La mañana siguiente, las mujeres Barclays se duchan largamente y, al salir, descubren que el baño entero se ha anegado. Llaman a la recepción y reportan el problema. Sin demasiado apuro, unas señoras llegan a secar el baño y luego un “equipo de ingenieros”, todos canturreando, aplican un sello a la ducha, a fin de evitar la filtración.

También en el paraíso las cosas se estropean y echan a perder. Nada es perfecto, ni siquiera en las Bahamas.

Un día después, regresan de la playa al final de la tarde y Barclays abre su clóset y descubre que toda su ropa, colgada primorosamente por él mismo, está mojada, pues una lluvia fría cae del techo. Llama a la recepción y reporta el problema sin levantar la voz. Poco después llegan las señoras uniformadas a secar el piso, los botones a llevarse la ropa mojada y el “equipo de ingenieros” a descubrir el origen de la filtración de agua desde el techo del clóset. Al tiempo que canturrean, los ingenieros encienden el aire acondicionado una y otra vez hasta que descubren que eso, el aire encendido, provoca la ducha fría de gotas voluminosas en el closet de Barclays. Por tanto, dicen los ingenieros, no podrá prender el aire, pues reparar la avería tomará unos días. No hay problema, puedo sobrevivir sin aire acondicionado, les dice el escritor, y les da una propina.

También en el paraíso se joden las cosas y quienes deben arreglarlas practican la sana costumbre de canturrear para no amargarse la vida. Nada es perfecto, ni siquiera en las Bahamas.

Un día después, a media tarde, en la playa, Silvia Barclays entra al mar, se sube a un gran flotador circular, se acomoda en esa boya de plástico transparente y cierra los ojos. Entretanto, en las tumbonas, a la sombra, su esposo y su hija leen. No advierten de que la corriente aleja lentamente de la orilla a Silvia. Profundamente dormida, ella, claro, tampoco lo advierte. Media hora más tarde, Barclays mira al mar para ver dónde está su esposa y descubre alarmado que está lejos, mar adentro, pasando la línea de flotadores. No hay salvavidas en la playa, pero el mar es manso, no tiene grandes olas. Barclays corre hacia las motos de agua, alquila una y entra al mar montándola a horcajadas, sintiéndose un superhéroe que va a rescatar a su doncella dormida en medio de un dragón, el mar, que amenaza con tragársela. En la moto de agua a toda velocidad, Barclays se siente de pronto un jovencito. Va a quince, veinte millas por hora, la máxima velocidad. No tarda en llegar al lugar donde su esposa, tendida en el gran flotador redondo, duerme la siesta eterna. La despierta:

-¡Mi amor, despierta, mira dónde estás!

Silvia abre un ojo y se queja, hablando como si fuera mexicana, acaso porque lleva días viendo un programa mexicano que acabó por ganar una señorita transexual a la que ella ama:

-¡Cómo chingas, güey, no la dejan a una ni dormir en paz!

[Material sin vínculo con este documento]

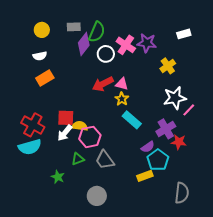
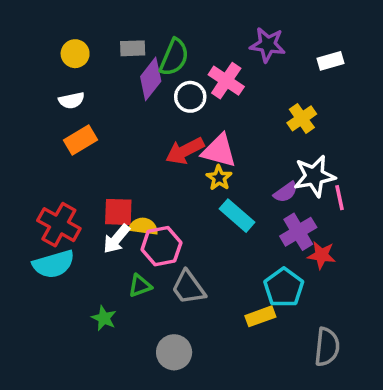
purple star: (147, 43) -> (268, 45), moved
pink triangle: (122, 84) -> (219, 151), size x1.5
pink line: (189, 110) -> (340, 198), turned -56
purple semicircle: (148, 147) -> (286, 192), moved

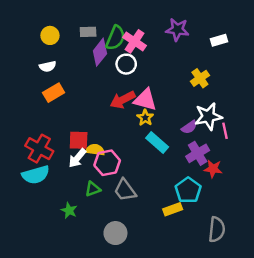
pink cross: (226, 81) -> (134, 41), moved

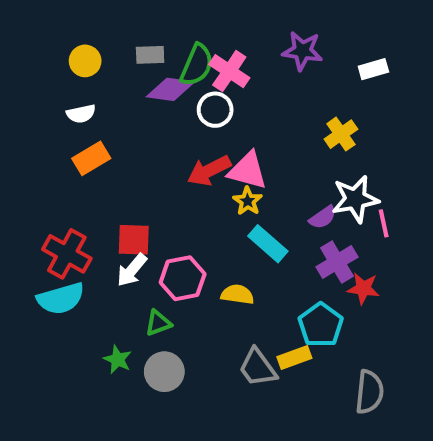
purple diamond: (100, 52) -> (170, 89), turned 60
yellow semicircle: (95, 150) -> (237, 294), moved
gray trapezoid: (125, 190) -> (258, 368), moved
gray circle: (115, 233) -> (164, 372), moved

-¡Un poco más y llegas a Bimini! -le dice su esposo.

-Ya, ya, no exageres -dice ella, y sube a la moto de agua, cargando el flotador.

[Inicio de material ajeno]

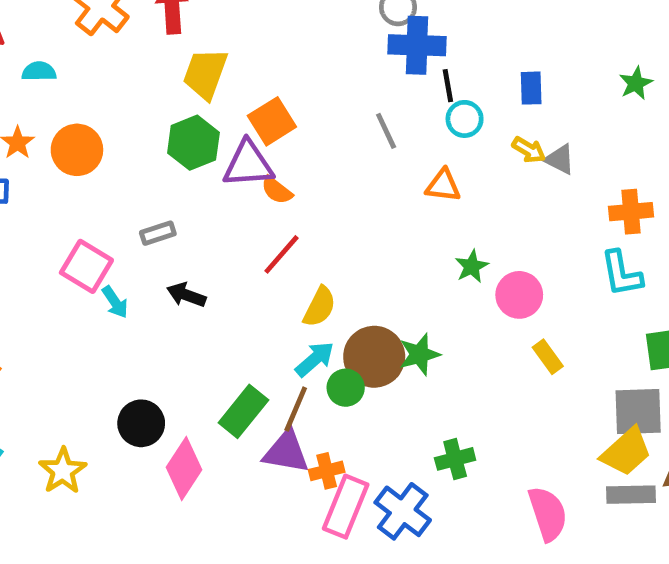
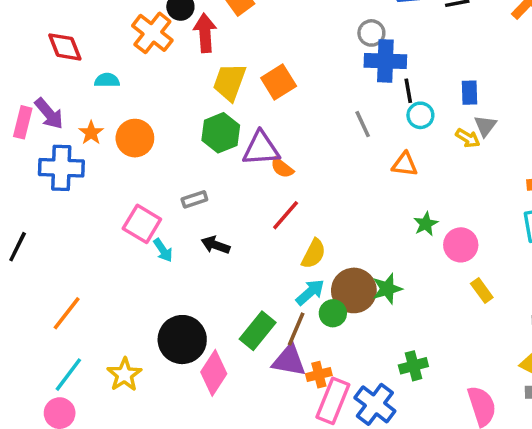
orange square: (272, 121) -> (279, 82), moved
gray triangle: (560, 159) -> (485, 126), moved, turned 40
black circle: (141, 423) -> (182, 340), size x1.4

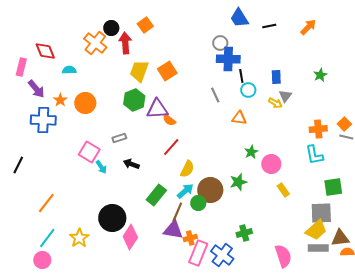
pink rectangle: (23, 122) -> (21, 67), moved
green star: (387, 289) -> (238, 182), moved
green rectangle: (258, 331) -> (156, 195), moved

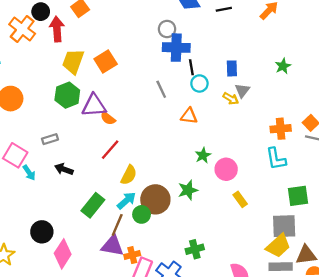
black circle: (112, 218) -> (42, 232), size x0.7

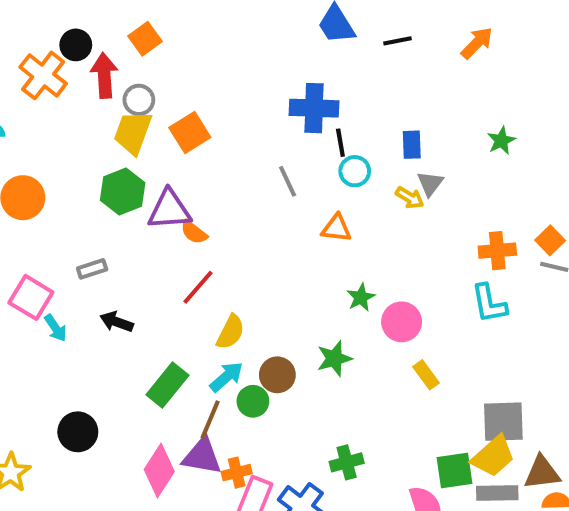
gray circle: (167, 29) -> (139, 100), moved
green square: (298, 196) -> (455, 471), moved
brown circle: (155, 199) -> (277, 375), size x0.7
pink diamond: (63, 254) -> (159, 471), moved

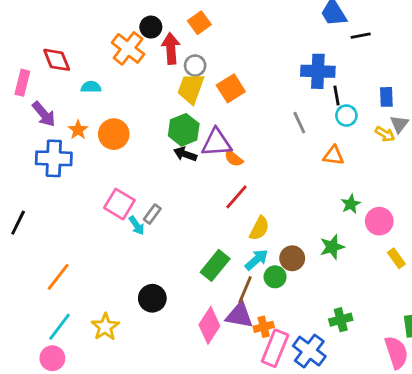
black line: (397, 41) -> (361, 36), moved
gray rectangle: (92, 269) -> (152, 214), moved, turned -36
black arrow: (116, 322) -> (185, 154), moved

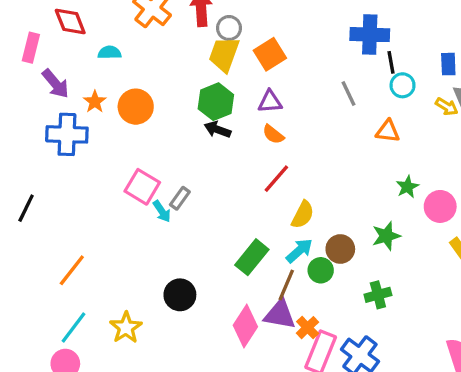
purple triangle: (217, 143) -> (270, 102), moved, size x0.7
green cross: (341, 320) -> (378, 295), moved
orange cross: (264, 327) -> (308, 328), turned -30

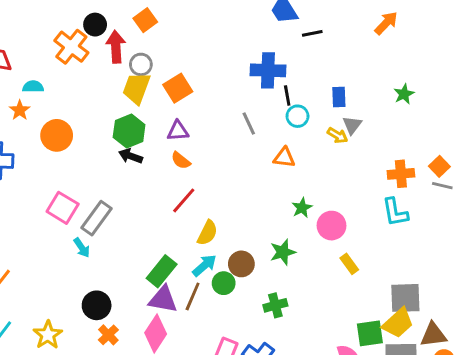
orange star: (95, 102) -> (20, 110), moved
gray rectangle: (180, 198) -> (97, 218), size x1.6
cyan arrow: (162, 211) -> (82, 248), moved
purple triangle: (280, 314) -> (163, 299), moved
orange cross: (308, 328) -> (108, 335), moved

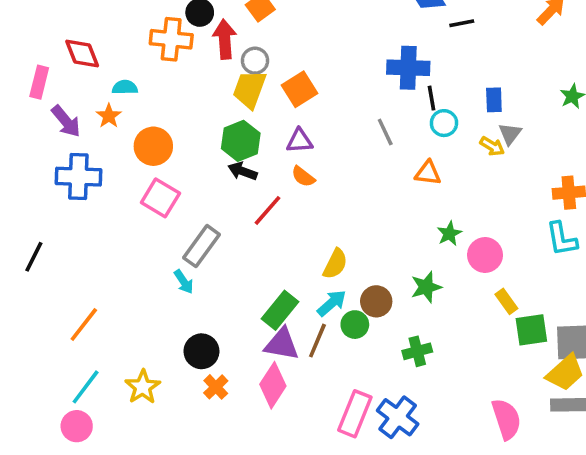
orange cross: (71, 47) -> (171, 39), turned -32
red line: (184, 200) -> (267, 210), moved
pink square: (63, 208) -> (160, 198), moved
green square: (370, 333) -> (531, 330), moved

Es el momento cumbre del viaje: Barclays ha salvado a su doncella de los dragones marinos y regresa a la arena, sintiéndose un héroe.

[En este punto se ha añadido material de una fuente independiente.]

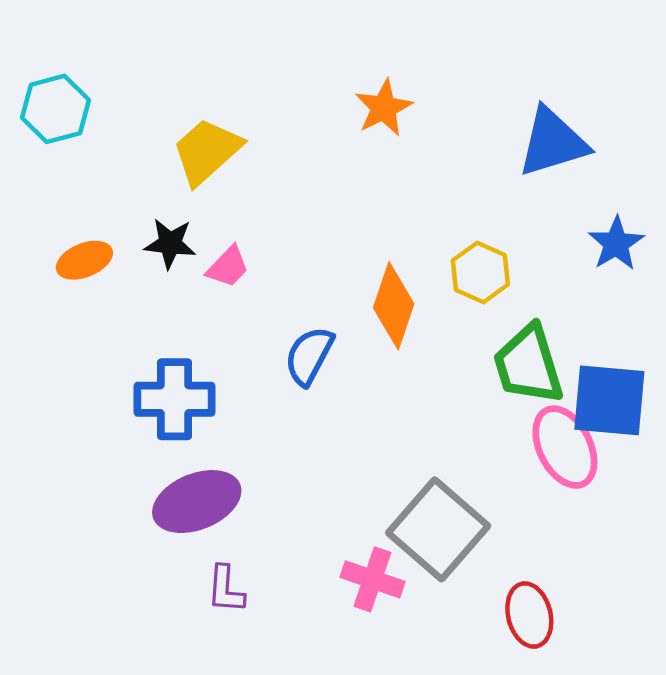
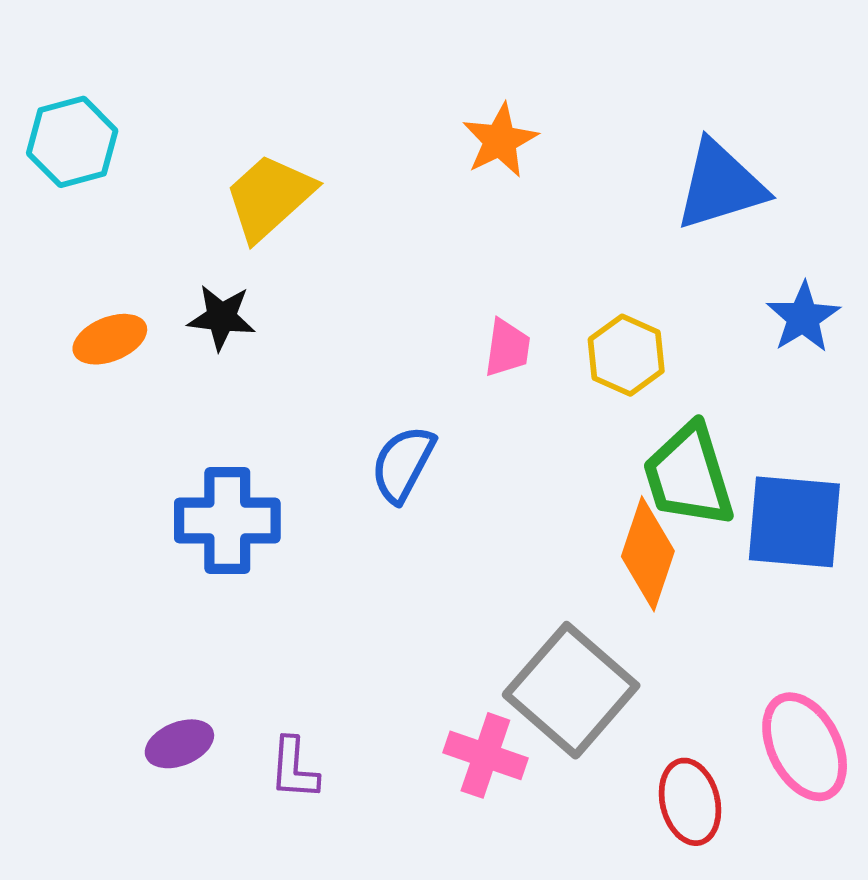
pink trapezoid: (228, 267) -> (507, 348), moved, turned -36
orange diamond: (394, 306) -> (648, 554), moved
pink ellipse: (565, 447) -> (805, 747), moved
purple ellipse: (197, 502) -> (179, 744), moved, size x0.6

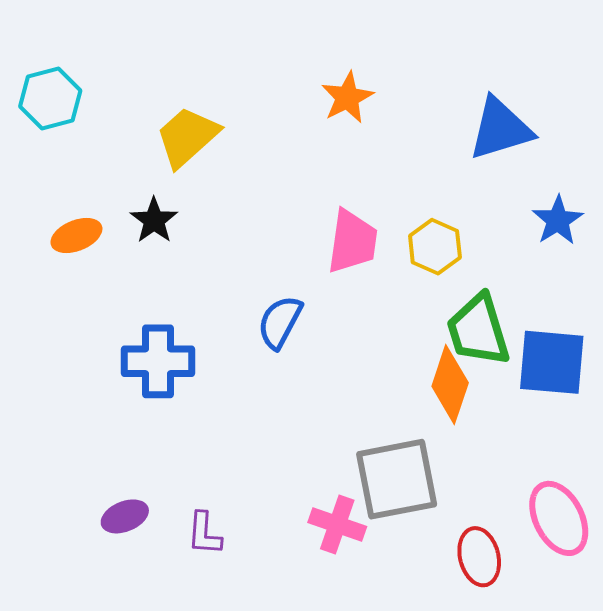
black star: (222, 317) -> (154, 220), turned 30
pink trapezoid: (507, 348) -> (352, 242), size x1.6
gray square: (571, 690) -> (397, 479), turned 38

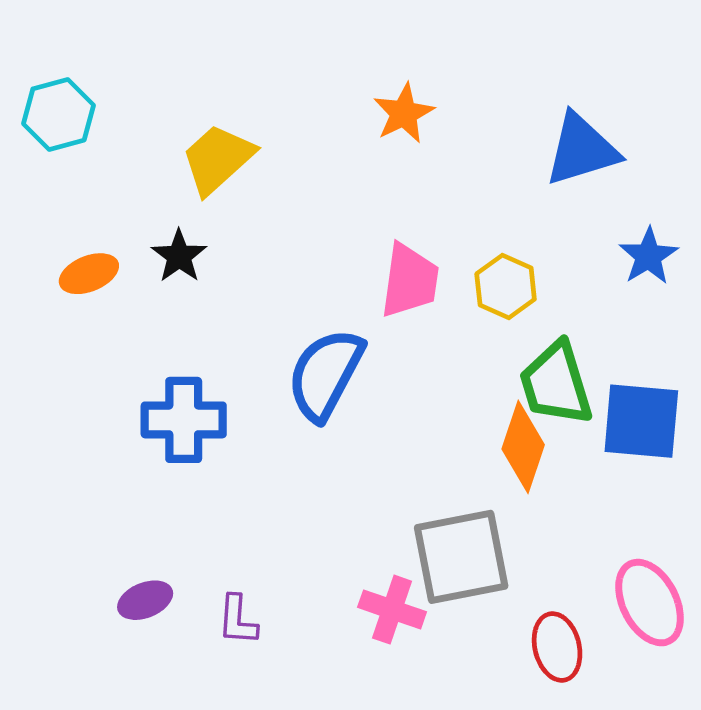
blue semicircle: (280, 322) -> (325, 374), size x1.5

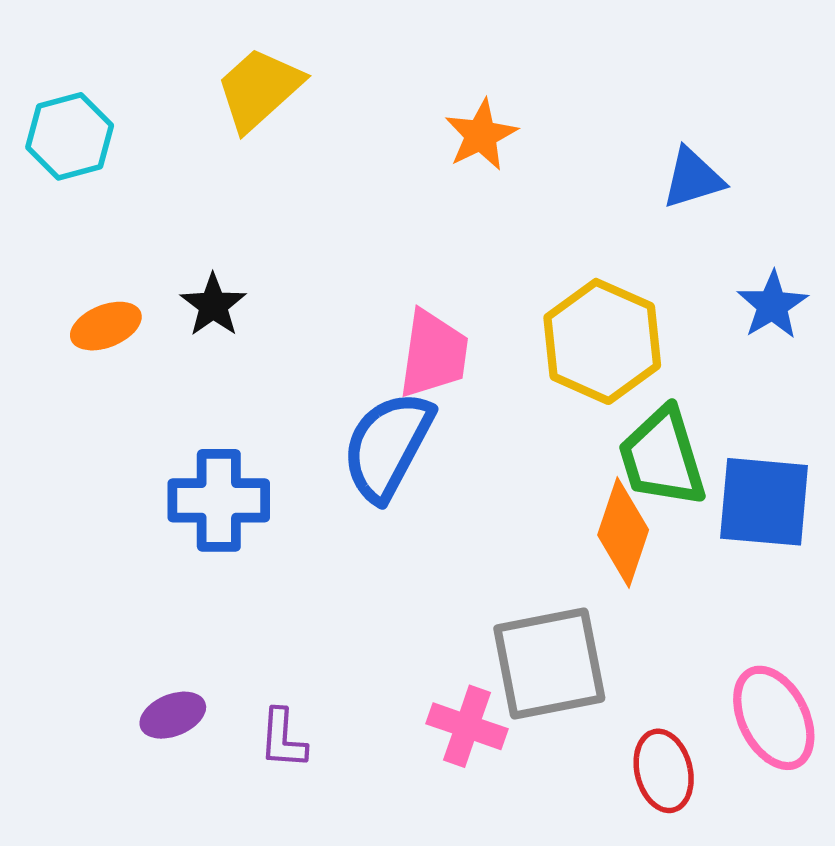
blue triangle: (582, 150) -> (693, 178), size x0.7
yellow trapezoid: (218, 159) -> (259, 89), moved
pink trapezoid: (410, 281) -> (434, 354), moved
yellow hexagon: (506, 287) -> (602, 341), size x1.6

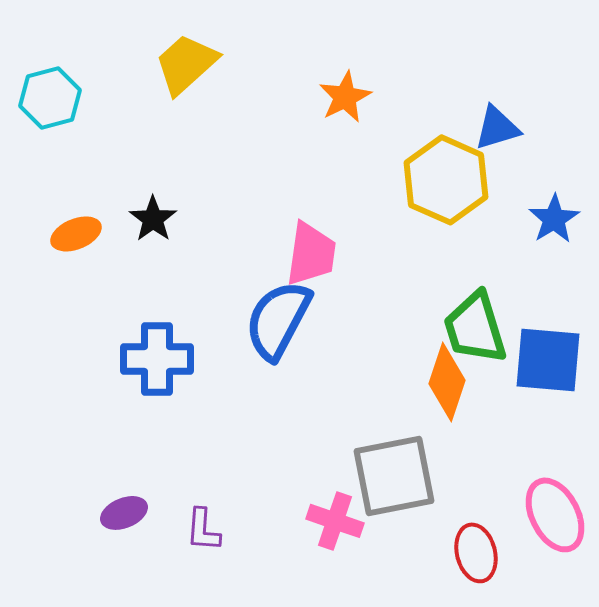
yellow hexagon: (602, 341) -> (446, 180), moved

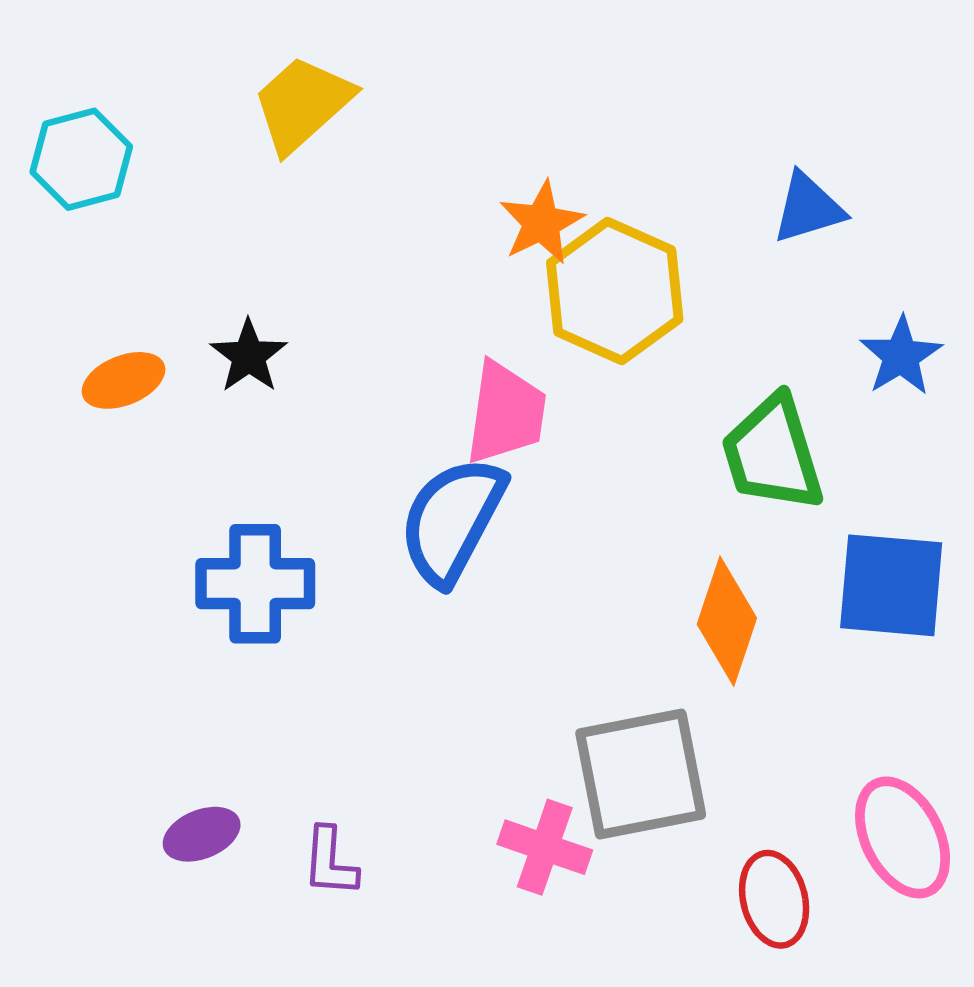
orange star: (345, 97) -> (541, 223), moved
yellow hexagon: (446, 180) -> (615, 291), moved
green trapezoid: (475, 328) -> (772, 454), moved

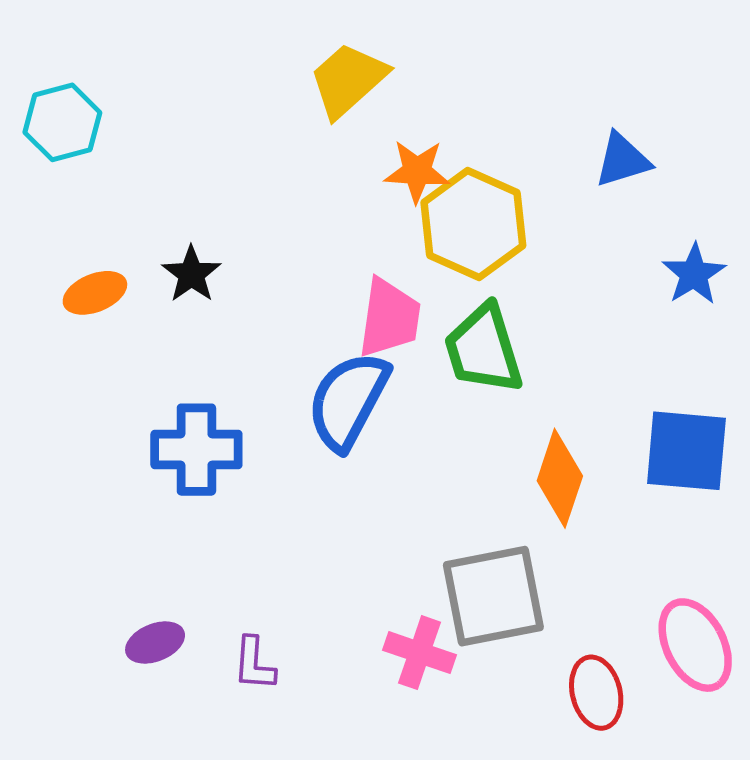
yellow trapezoid: (302, 104) -> (348, 80), moved
orange star: (541, 223) -> (417, 171), turned 30
green trapezoid: (772, 454) -> (483, 349), moved

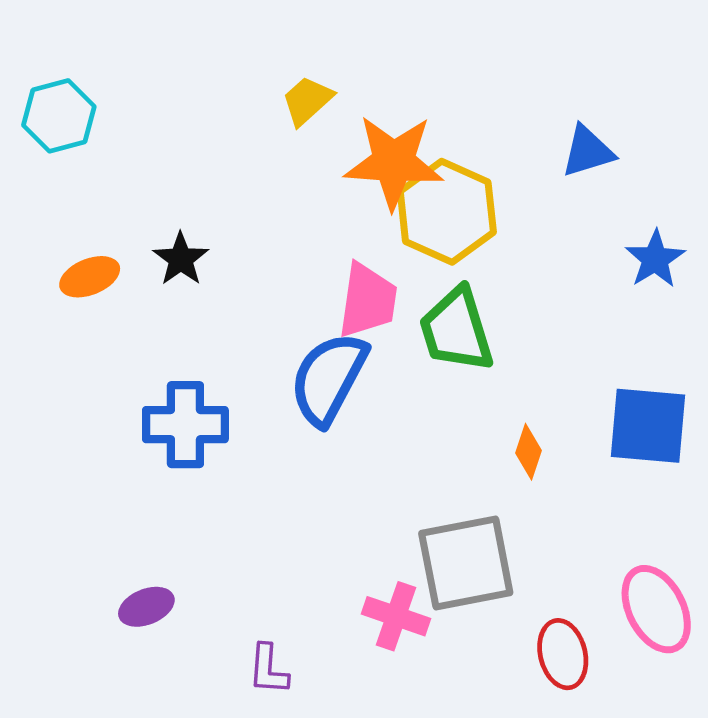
yellow trapezoid: (348, 80) -> (307, 101), moved, size x0.7
orange star: (417, 171) -> (394, 162), size x1.6
orange diamond: (560, 478) -> (528, 452), size x0.6
purple L-shape: (254, 664) -> (268, 669), moved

A la noche, en el mismo restaurante, en la misma mesa, los Barclays ríen a carcajadas cuando, una vez más, los camareros, todos ellos, diez o doce, le cantan feliz cumpleaños a algún comensal de aniversario, como si todos fuesen cantantes de ópera, haciendo una bulla descomunal. Por lo visto, sean problemas o sean celebraciones, las cosas en las Bahamas se arreglan cantando.